Dysfunctions in the maternal immune system that occur during pregnancy could possibly lead to impaired brain development in the unborn child. This is suggested by studies by the German Center for Neurodegenerative Diseases (DZNE) and Charité – Universitätsmedizin Berlin, which are based on laboratory experiments and additional findings in humans. According to these studies, embryonic damage due to so-called autoantibodies could be a previously unnoticed cause of behavioral disorders that occur in diseases such as autism, schizophrenia and ADHD. The research results are published in the journal “Annals of Neurology”.

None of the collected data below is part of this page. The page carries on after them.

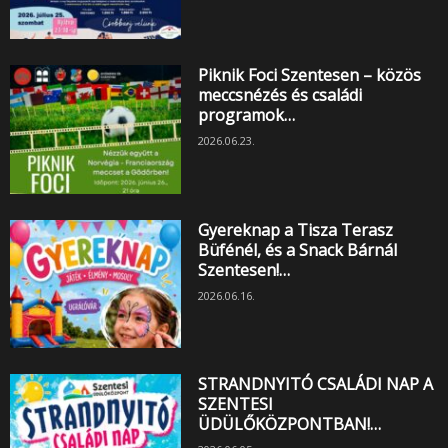
Piknik Foci Szentesen – közös
meccsnézés és családi
programok…
2026.06.23.
Gyereknap a Tisza Terasz
Büfénél, és a Snack Bárnál
Szentesen!…
2026.06.16.
STRANDNYITÓ CSALÁDI NAP A
SZENTESI
ÜDÜLŐKÖZPONTBAN!…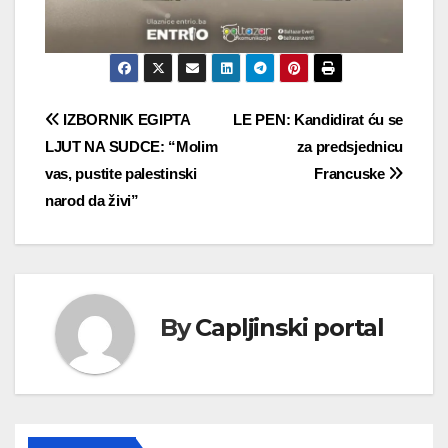
Navigacija
IZBORNIK EGIPTA
LE PEN: Kandidirat ću se
LJUT NA SUDCE: “Molim
za predsjednicu
objava
vas, pustite palestinski
Francuske
narod da živi”
By
Capljinski portal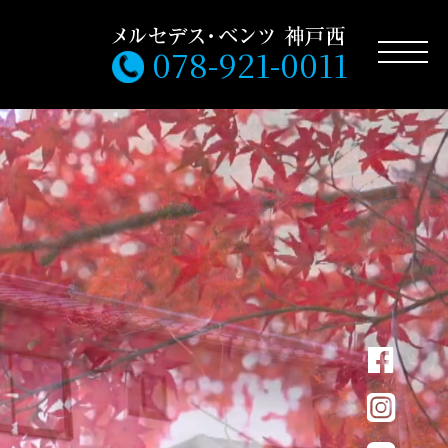
078-921-0011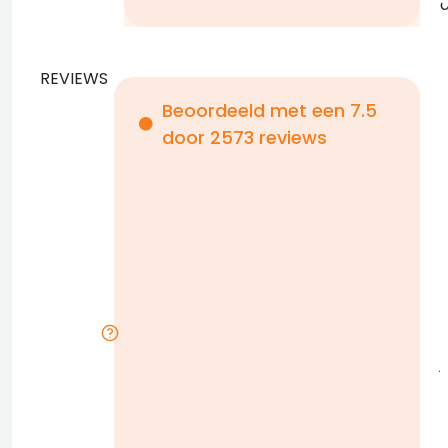
REVIEWS
Beoordeeld met een 7.5
door 2573 reviews
i
r
l
j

During pregnancy, antibodies from the mother’s blood constantly enter the embryonic circulation via the umbilical cord to protect the developing child from infection. However, not all maternal antibodies are directed against foreign substances and serve to defend from pathogens. Some antibodies – known as autoantibodies – attack the body’s own tissues. They may thus cause damage that can manifest, for example, as autoimmune diseases. Just like the beneficial antibodies, a pregnant woman passes on potentially harmful autoantibodies to her unborn child. This could promote the development of behavioral disorders in the child, as recent studies in animal models suggest. Initial data from studies in humans support these findings.

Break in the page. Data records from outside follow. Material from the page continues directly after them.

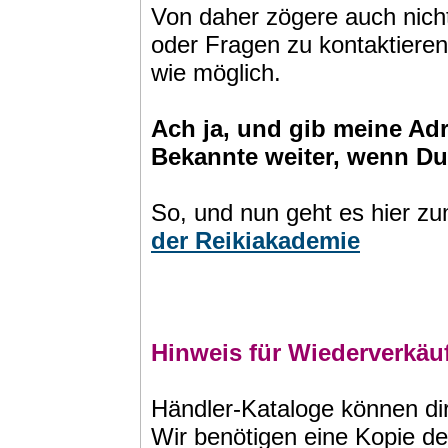
Von daher zögere auch nich
oder Fragen zu kontaktieren
wie möglich.
Ach ja, und gib meine Ad
Bekannte weiter, wenn Du
So, und nun geht es hier z
der Reikiakademie
Hinweis für Wiederverkäu
Händler-Kataloge können dir
Wir benötigen eine Kopie d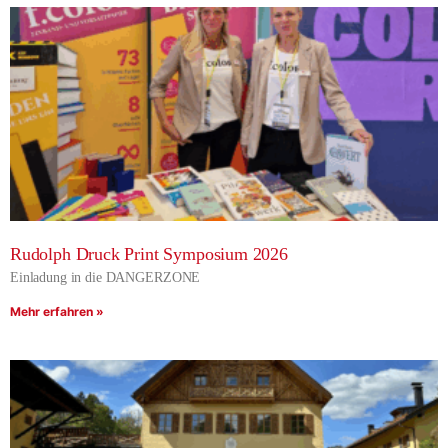
Rudolph Druck Print Symposium 2026
Einladung in die DANGERZONE
Mehr erfahren »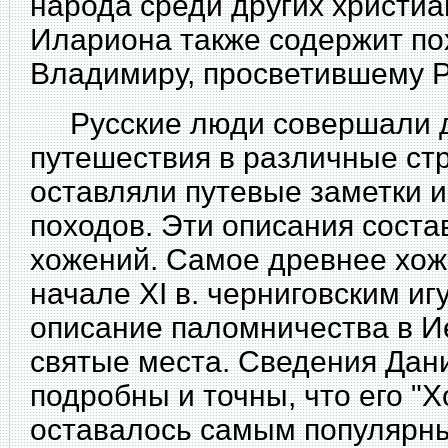
народа среди других христиа
Илариона также содержит по
Владимиру, просветившему 
Русские люди совершали 
путешествия в различные ст
оставляли путевые заметки и
походов. Эти описания соста
хожений. Самое древнее хож
начале XI в. черниговским и
описание паломничества в И
святые места. Сведения Дан
подробны и точны, что его "
оставалось самым популярн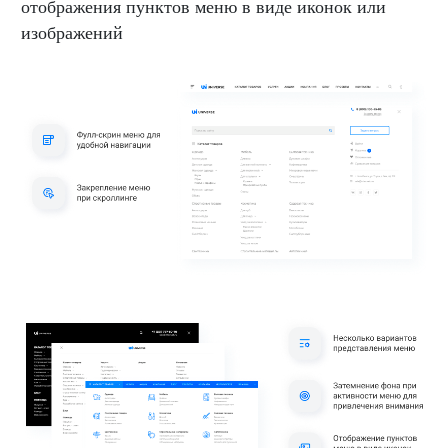
отображения пунктов меню в виде иконок или
изображений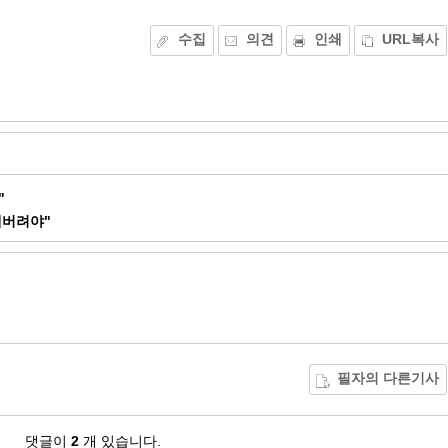
수집
의견
인쇄
URL복사
"
애버려야"
필자의 다른기사
댓글이
2
개 있습니다.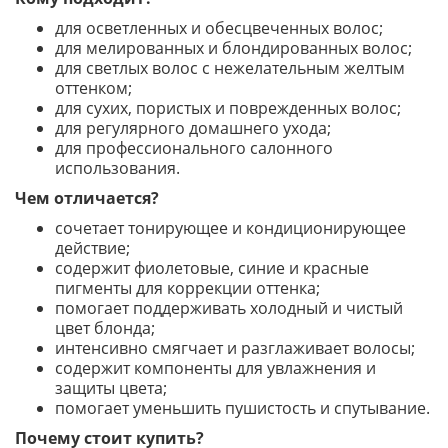
для осветленных и обесцвеченных волос;
для мелированных и блондированных волос;
для светлых волос с нежелательным желтым
оттенком;
для сухих, пористых и поврежденных волос;
для регулярного домашнего ухода;
для профессионального салонного
использования.
Чем отличается?
сочетает тонирующее и кондиционирующее
действие;
содержит фиолетовые, синие и красные
пигменты для коррекции оттенка;
помогает поддерживать холодный и чистый
цвет блонда;
интенсивно смягчает и разглаживает волосы;
содержит компоненты для увлажнения и
защиты цвета;
помогает уменьшить пушистость и спутывание.
Почему стоит купить?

The current study, led by Dr. Harald Prüss from the DZNE’s Berlin site and the Department of Neurology with Experimental Neurology at the Charité, focused on an autoantibody that targets a specific protein on the surface of brain cells. This molecule, known as ‘NMDA receptor’, is essential for the interconnection of neurons and normal brain development. “The NMDA receptor antibody is a relatively common autoantibody. Data from blood donations suggest that up to one percent of the general population may carry this particular autoantibody in their blood. The reasons for this are largely unclear,” said Prüss. If this autoantibody reaches the brain, serious inflammations can arise. However, most carriers are free of such symptoms because the blood-brain barrier – a filtering tissue that surrounds the brain’s blood vessels – is usually hardly penetrable for antibodies. Unless this barrier is damaged or, as with an embryo in early pregnancy, not yet fully developed.

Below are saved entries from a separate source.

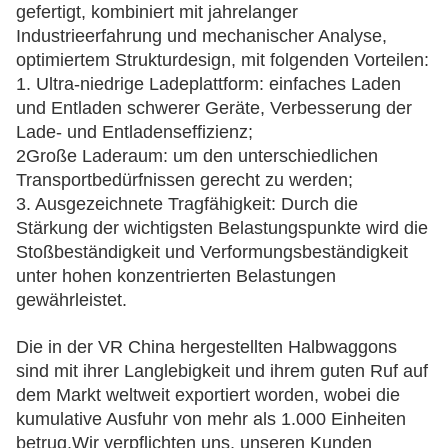
gefertigt, kombiniert mit jahrelanger
Industrieerfahrung und mechanischer Analyse,
optimiertem Strukturdesign, mit folgenden Vorteilen:
1. Ultra-niedrige Ladeplattform: einfaches Laden
und Entladen schwerer Geräte, Verbesserung der
Lade- und Entladenseffizienz;
2Große Laderaum: um den unterschiedlichen
Transportbedürfnissen gerecht zu werden;
3. Ausgezeichnete Tragfähigkeit: Durch die
Stärkung der wichtigsten Belastungspunkte wird die
Stoßbeständigkeit und Verformungsbeständigkeit
unter hohen konzentrierten Belastungen
gewährleistet.
Die in der VR China hergestellten Halbwaggons
sind mit ihrer Langlebigkeit und ihrem guten Ruf auf
dem Markt weltweit exportiert worden, wobei die
kumulative Ausfuhr von mehr als 1.000 Einheiten
betrug.Wir verpflichten uns, unseren Kunden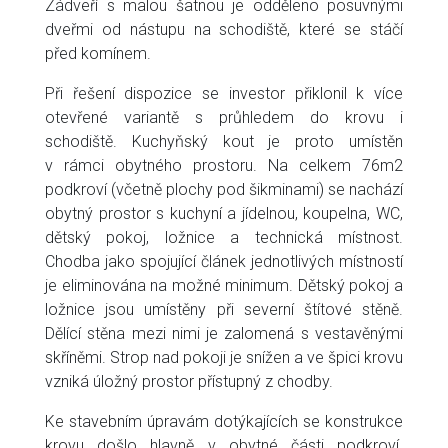
Zádveří s malou šatnou je odděleno posuvnými
dveřmi od nástupu na schodiště, které se stáčí
před komínem.
Při řešení dispozice se investor přiklonil k více
otevřené variantě s průhledem do krovu i
schodiště. Kuchyňský kout je proto umístěn
v rámci obytného prostoru. Na celkem 76m2
podkroví (včetně plochy pod šikminami) se nachází
obytný prostor s kuchyní a jídelnou, koupelna, WC,
dětský pokoj, ložnice a technická místnost.
Chodba jako spojující článek jednotlivých místností
je eliminována na možné minimum. Dětský pokoj a
ložnice jsou umístěny při severní štítové stěně.
Dělící stěna mezi nimi je zalomená s vestavěnými
skříněmi. Strop nad pokoji je snížen a ve špici krovu
vzniká úložný prostor přístupný z chodby.
Ke stavebním úpravám dotýkajících se konstrukce
krovu došlo hlavně v obytné části podkroví.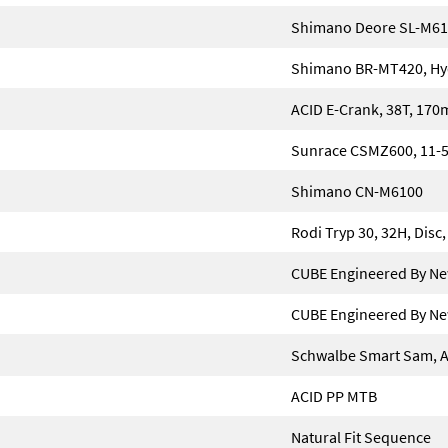
Shimano Deore SL-M6100
Shimano BR-MT420, Hydr
ACID E-Crank, 38T, 17
Sunrace CSMZ600, 11-
Shimano CN-M6100
Rodi Tryp 30, 32H, Disc
CUBE Engineered By Ne
CUBE Engineered By Ne
Schwalbe Smart Sam, Ac
ACID PP MTB
Natural Fit Sequence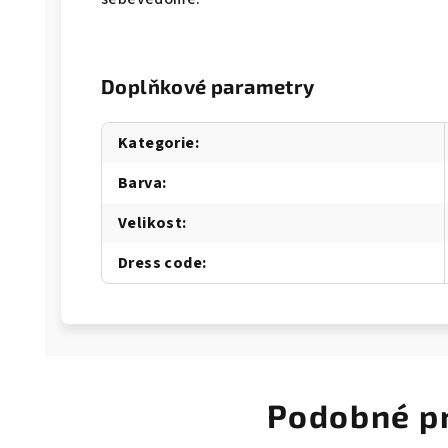
Doplňkové parametry
Kategorie
:
Barva
:
Velikost
:
Dress code
:
Podobné p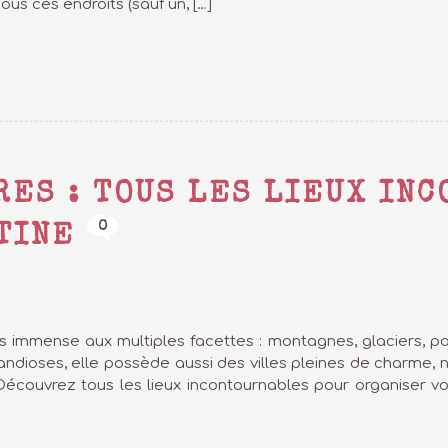
ous ces endroits (sauf un, […]
RES : TOUS LES LIEUX IN
0
TINE
s immense aux multiples facettes : montagnes, glaciers, p
ndioses, elle possède aussi des villes pleines de charme, 
Découvrez tous les lieux incontournables pour organiser votr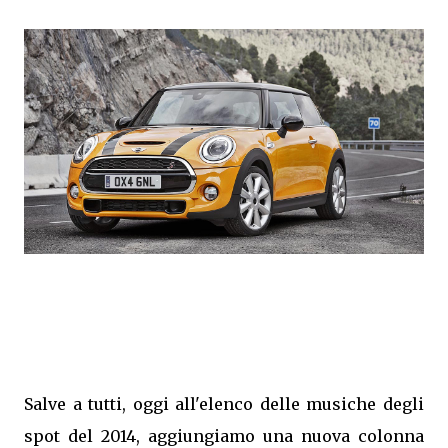
Salve a tutti, oggi all'elenco delle musiche degli
spot del 2014, aggiungiamo una nuova colonna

“We investigated the hypothesis that NMDA receptor antibodies reach the brain of the embryo and cause subtle but lasting impairments during this important phase of brain development,” explained Prüss. Indeed, in mice, large quantities of maternal autoantibodies were found to reach the brain of the embryo. This resulted in a reduction of NMDA receptors, altered physiological functions and impaired neuronal development. The offspring showed abnormalities in behavior and some areas of their brains were smaller compared to healthy animals. “This hitherto unknown form of pregnancy-associated brain diseases is reminiscent of psychiatric disorders caused by rubella or chickenpox pathogens. These types of infections also have a temporary effect on the brain that can have lifelong consequences,” said Prüss.
Findings in humans
In humans, initial analyses of data from a group of 225 mothers suggest that these autoantibodies occur more frequently in women who have a child with a neurodevelopmental disorder or psychiatric disease. The mothers seem to be protected by the blood-brain barrier. “Further studies will be needed in order to confirm the link between maternal NMDA receptor antibodies and human psychiatric disorders in humans,” Prüss emphasized. “However, should future research results confirm our hypothesis, tests for such antibodies in pregnant women would have to be included in prenatal screenings. Where necessary, this would allow to initiate treatments to remove the autoantibodies in order to prevent the child from suffering potentially life-long adverse health effects.”
The current results may explain why previous studies have failed to demonstrate a clear link between NMDA receptor antibodies and psychiatric diseases such as schizophrenia. In newborns, the antibodies transferred by the mother are broken down within a matter of weeks. Most patients in existing studies were young adults. Therefore, when the testing for these autoantibodies took place, they had long since disappeared.